Whole genome based analyses are becoming increasingly important in biological research, spanning, but not limited to, evolutionary, medical, and conservation contexts. Genome assembly, an initial step in genomic analyses, is a rapidly developing area of research, and so staying up to date with its current state can be challenging. Furthermore, it can be difficult to understand for researchers new to the field. This workshop is targeted towards researchers having anywhere from no background up to advanced knowledge of genome assembly. It will function as a roadmap from designing genome sequencing projects all the way to obtaining a “final”genome assembly, with some brief discussion of downstream analyses. On the first afternoon, I will start very basic by covering pre-planning and laboratory topics such as the different sequencing technologies available, and how to decide on which sequencing platform and library preparation method to use. On the second afternoon, I will outline the different steps needed to process the raw sequencing data, as well as the different assembly, quality assessment and improvement methods. To make the workshop more user-friendly, I will discuss popular tools employed at the different steps.
Part I, 9/25/2017
Basics and A priori Knowledge of the Genome to be Sequenced
Prior knowledge about the genome that will be sequenced can help in choosing the appropriate sequencing and assembly strategy. Here, I will cover some basics and then discuss different genome characteristics that strongly influence whether agenome will be easy or difficult to sequence and assemble successfully.
I will outline different 1st, 2nd and 3rd generation sequencing strategies. The sequencing platforms I will cover in this section include Illumina (MiSeq and HiSeq), IonTorrent, IonProton, ABI Solid, PacBio, Nanopore and Helicos.
Sequencing Library Setup
I will discuss the differences (including pros and cons) of Illumina library preparation methods, such as paired-end (PE), mate pair (MP), TrueSeq Synthetic Long-Reads and 10X genomics Linked Long-Reads.
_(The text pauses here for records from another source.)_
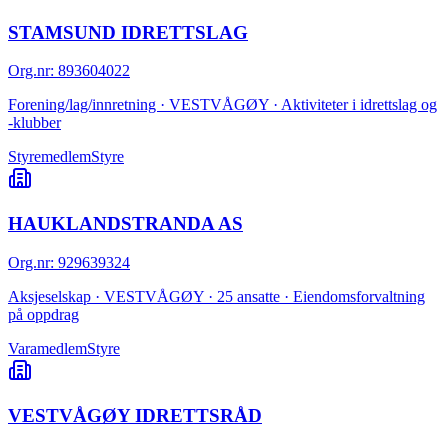
STAMSUND IDRETTSLAG
Org.nr
:
893604022
Forening/lag/innretning · VESTVÅGØY · Aktiviteter i idrettslag og
-klubber
Styremedlem
Styre
HAUKLANDSTRANDA AS
Org.nr
:
929639324
Aksjeselskap · VESTVÅGØY · 25 ansatte · Eiendomsforvaltning
på oppdrag
Varamedlem
Styre
VESTVÅGØY IDRETTSRÅD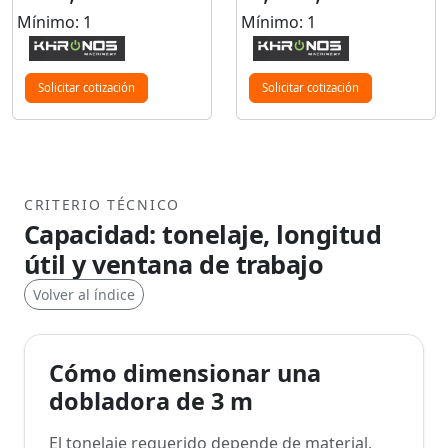
Mínimo: 1
Mínimo: 1
Solicitar cotización
Solicitar cotización
CRITERIO TÉCNICO
Capacidad: tonelaje, longitud
útil y ventana de trabajo
Volver al índice
Cómo dimensionar una
dobladora de 3 m
El tonelaje requerido depende de material,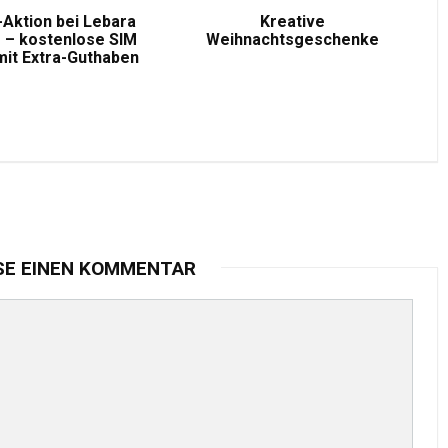
-Aktion bei Lebara
Kreative
 – kostenlose SIM
Weihnachtsgeschenke
mit Extra-Guthaben
SE EINEN KOMMENTAR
In this section, I will also outline other strategies such as BAC or fosmid based sequencing and chromosome folding based long-range linkage methods such as Dovetail Genomics’ Chicago library.
Part II, 9/26/2017
Raw Read Data Processing
In this section, I will talk about tools used to assess, as well as, improve sequencing read quality.
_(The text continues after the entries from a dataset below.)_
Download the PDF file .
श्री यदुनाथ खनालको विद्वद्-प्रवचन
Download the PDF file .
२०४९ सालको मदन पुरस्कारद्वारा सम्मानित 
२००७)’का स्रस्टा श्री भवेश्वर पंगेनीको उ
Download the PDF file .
De Novo Assembly Strategies and Tools
To make the workshop more useful, I will outline the different popular assembly tools (for assembly of large genomes) and briefly discuss the underlying algorithms. By doing so, I will also explain terms commonly used in genome assembly ( e.g. kmer, N50, etc).
Assembly Quality Assessment
A critical step after assembling a genome is assessing the quality of the resulting sequence. In cases where different assemblers or different kmer sizes are used, tools are needed to decide which of the assemblies is the best.
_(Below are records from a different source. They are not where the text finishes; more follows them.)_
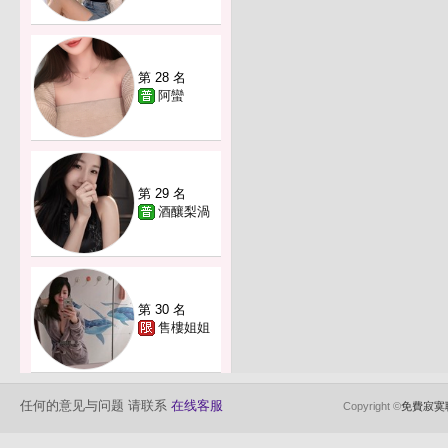
第 28 名
阿蠻
第 29 名
酒釀梨渦
第 30 名
售樓姐姐
任何的意见与问题 请联系
在线客服
Copyright ©
免費寂寞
Bioinformatic Assembly Improvement
There are different tools that can be used to improve a genome sequence after the initial assembly, either by filling gap regions or finding and resolving mis-assembledregions. Furthermore, genome assemblies can be merged to improve quality.
Lab-based Assembly Improvement
In this section, I will briefly discuss the pros and cons of Physical and Optical Mapping methods.
Draft vs. Finished Assembly
A crucial decision in genomics is whether a genome assembly is good enough to address the desired research questions. Here, I will explain the differences between finished and draft genome assemblies, and give some guidance on deciding if further sequencing is needed or not.
To conclude the workshop, I will briefly outline subsequent downstream processing and analyses steps, such as repeat and gene annotation, or how to get a haploid genome sequence into a diploid genome mapping framework.